INSTRUCTIONS FOR THE TASK - Check each line of the data below for the string "مداحی", then report how many lines have it and nothing else.

____________________

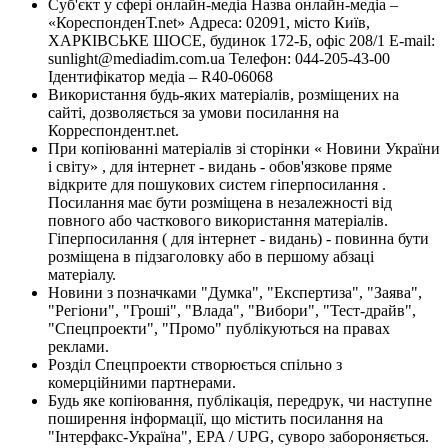
Суб'єкт у сфері онлайн-медіа Назва онлайн-медіа –
«КореспонденТ.net» Адреса: 02091, місто Київ,
ХАРКІВСЬКЕ ШОСЕ, будинок 172-Б, офіс 208/1 E-mail:
sunlight@mediadim.com.ua
Телефон: 044-205-43-00
Ідентифікатор медіа – R40-06068
Використання будь-яких матеріалів, розміщених на
сайті, дозволяється за умови посилання на
Корреспондент.net.
При копіюванні матеріалів зі сторінки « Новини України
і світу» , для інтернет - видань - обов'язкове пряме
відкрите для пошукових систем гіперпосилання .
Посилання має бути розміщена в незалежності від
повного або часткового використання матеріалів.
Гіперпосилання ( для інтернет - видань) - повинна бути
розміщена в підзаголовку або в першому абзаці
матеріалу.
Новини з позначками "Думка", "Експертиза", "Заява",
"Регіони", "Гроші", "Влада", "Вибори", "Тест-драйв",
"Спецпроекти", "Промо" публікуються на правах
реклами.
Розділ Спецпроекти створюється спільно з
комерційними партнерами.
Будь яке копіювання, публікація, передрук, чи наступне
поширення інформації, що містить посилання на
"Інтерфакс-Україна", EPA / UPG, суворо забороняється.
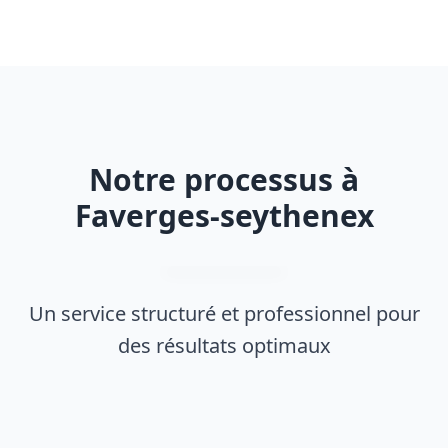
Notre processus à
Faverges-seythenex
Un service structuré et professionnel pour
des résultats optimaux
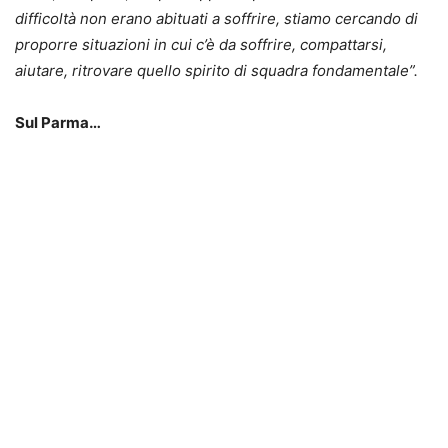
difficoltà non erano abituati a soffrire, stiamo cercando di
proporre situazioni in cui c’è da soffrire, compattarsi,
aiutare, ritrovare quello spirito di squadra fondamentale”.
Sul Parma…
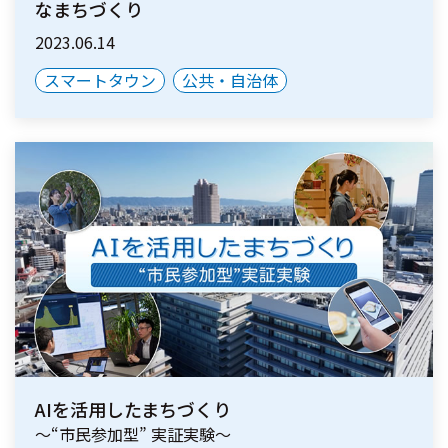
なまちづくり
2023.06.14
スマートタウン
公共・自治体
AIを活用したまちづくり
～“市民参加型” 実証実験～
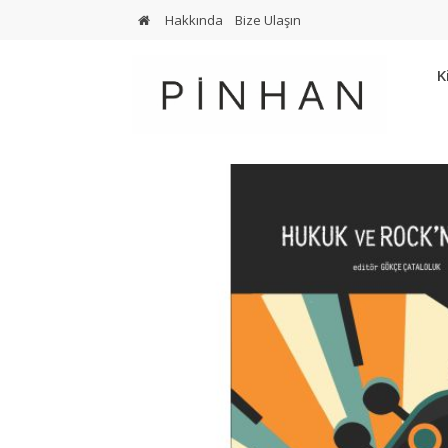
Hakkında
Bize Ulaşın
K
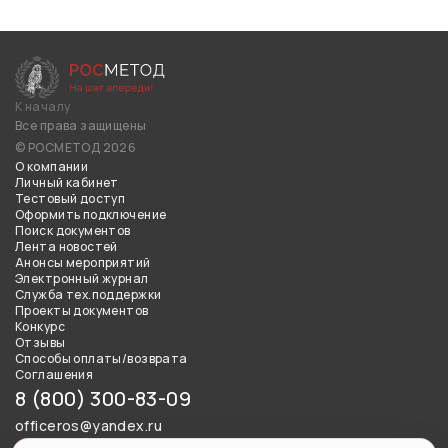
К началу
Все права защищены
© РОСМЕТОД 2026
О компании
Личный кабинет
Тестовый доступ
Оформить подключение
Поиск документов
Лента новостей
Анонсы мероприятий
Электронный журнал
Служба тех.поддержки
Проекты документов
Конкурс
Отзывы
Способы оплаты/возврата
Соглашения
8 (800) 300-83-09
officeros@yandex.ru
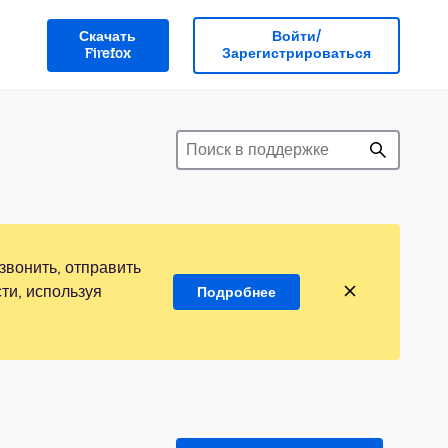
Скачать
Войти/
Firefox
Зарегистрироваться
звонить, отправить
ти, используя
Подробнее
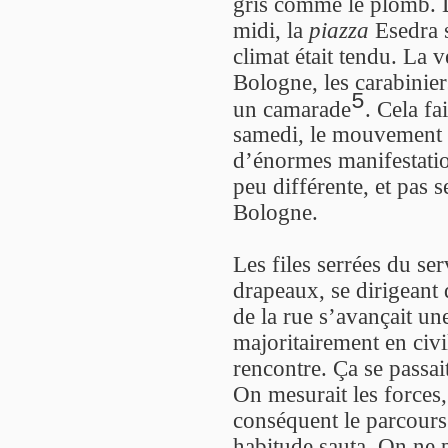
gris comme le plomb. D
midi, la
piazza
Esedra s
climat était tendu. La v
Bologne, les carabinier
5
un camarade
. Cela fa
samedi, le mouvement 
d’énormes manifestatio
peu différente, et pas s
Bologne.
Les files serrées du se
drapeaux, se dirigeant 
de la rue s’avançait une
majoritairement en civi
rencontre. Ça se passa
On mesurait les forces, 
conséquent le parcours 
habitude sauta. On ne p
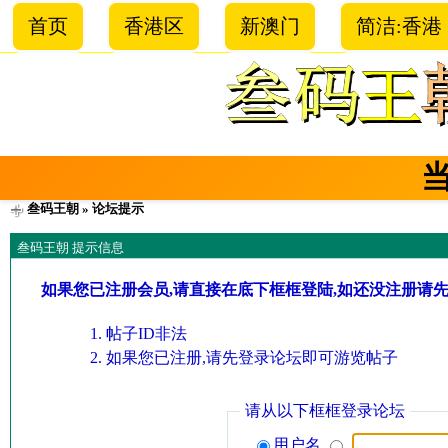
首页
香港区
新澳门
简洁:香港
叁码王朝
» 论坛提示
叁码王朝 提示信息
如果您已注册会员,请直接在底下框框登陆,如还没注册请
帖子ID非法
如果您已注册,请先登录论坛即可游览帖子
请从以下框框登录论坛
用户名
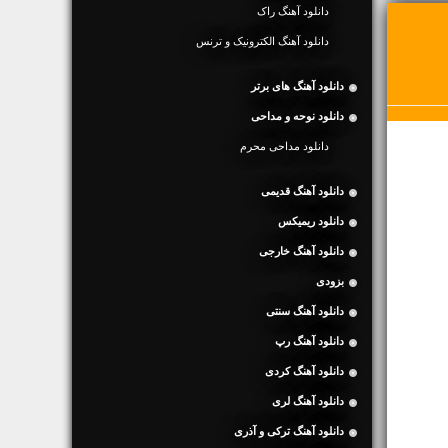
دانلود آهنگ راک
دانلود آهنگ الکترونیک و ترنس
دانلود آهنگ های برتر
دانلود نوحه و مداحی
دانلود مداحی محرم
دانلود آهنگ قدیمی
دانلود ریمیکس
دانلود آهنگ خارجی
بزودی
دانلود آهنگ سنتی
دانلود آهنگ رپ
دانلود آهنگ کردی
دانلود آهنگ لری
دانلود آهنگ ترکی و آذری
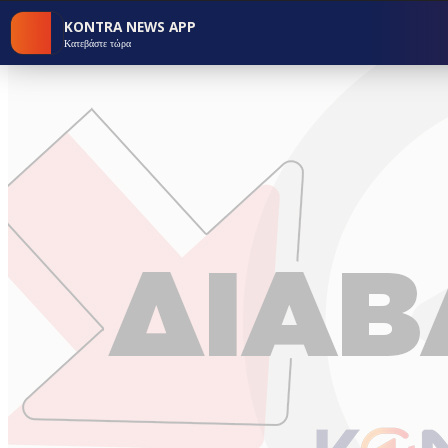
KONTRA NEWS APP
Κατεβάστε τώρα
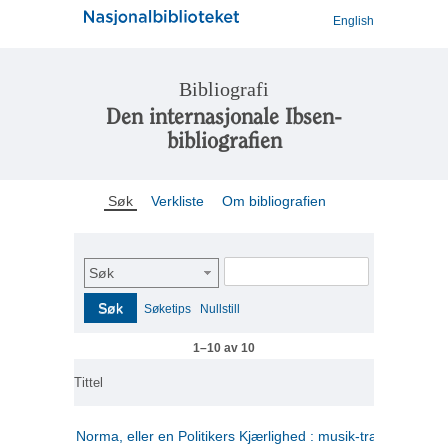
English
Bibliografi
Den internasjonale Ibsen-
bibliografien
Søk
Verkliste
Om bibliografien
Søk
Søk
Søketips
Nullstill
1–10 av 10
Tittel
Norma, eller en Politikers Kjærlighed : musik-tragedie i tre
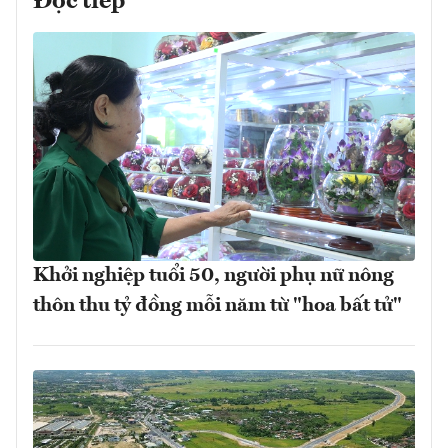
Đọc tiếp
Khởi nghiệp tuổi 50, người phụ nữ nông
thôn thu tỷ đồng mỗi năm từ "hoa bất tử"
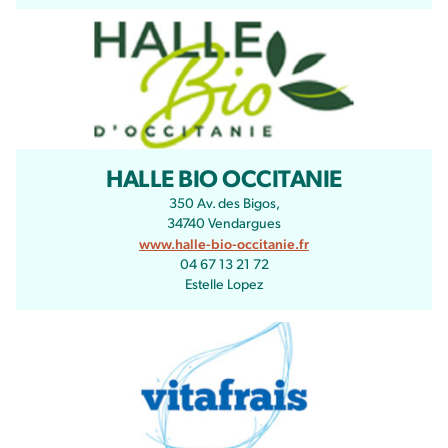
HALLE BIO OCCITANIE
350 Av. des Bigos,
34740 Vendargues
www.halle-bio-occitanie.fr
04 67 13 21 72
Estelle Lopez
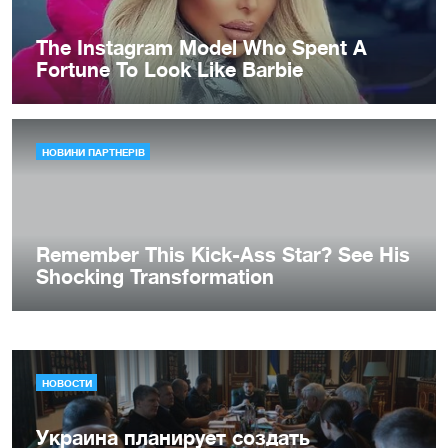
НОВОСТИ
Украина планирует создать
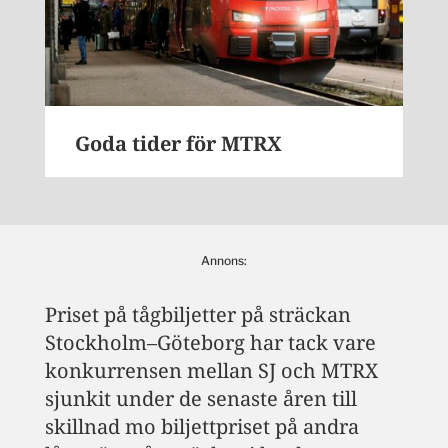
Goda tider för MTRX
Annons:
Priset på tågbiljetter på sträckan
Stockholm–Göteborg har tack vare
konkurrensen mellan SJ och MTRX
sjunkit under de senaste åren till
skillnad mo biljettpriset på andra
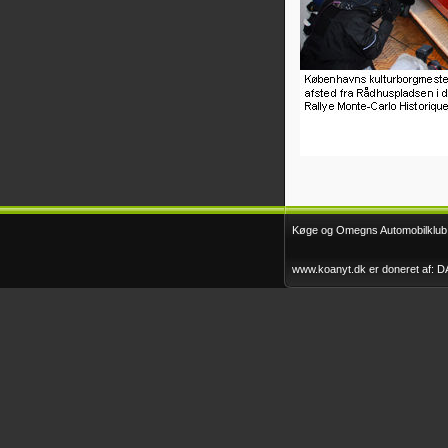
deltagelse
Køge Løbet 2015
2011
Klubrally FTZ 2015
Faxe Minirally 2012
Køge og Omegns Automobilklub -
www.koanyt.dk er doneret af: 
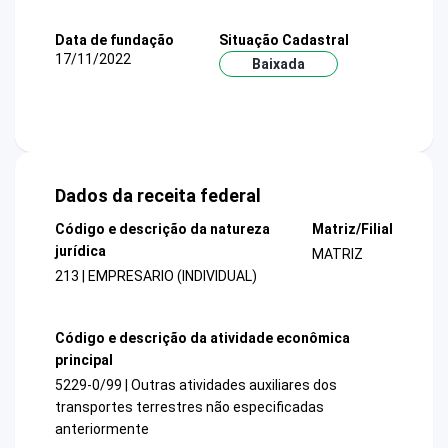
Data de fundação
Situação Cadastral
17/11/2022
Baixada
Dados da receita federal
Código e descrição da natureza
Matriz/Filial
jurídica
MATRIZ
213 | EMPRESARIO (INDIVIDUAL)
Código e descrição da atividade econômica
principal
5229-0/99 | Outras atividades auxiliares dos
transportes terrestres não especificadas
anteriormente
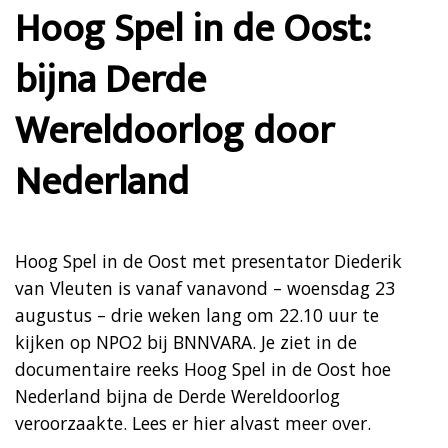
Hoog Spel in de Oost:
bijna Derde
Wereldoorlog door
Nederland
Hoog Spel in de Oost met presentator Diederik
van Vleuten is vanaf vanavond – woensdag 23
augustus – drie weken lang om 22.10 uur te
kijken op NPO2 bij BNNVARA. Je ziet in de
documentaire reeks Hoog Spel in de Oost hoe
Nederland bijna de Derde Wereldoorlog
veroorzaakte. Lees er hier alvast meer over.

____________________

REPLY - 2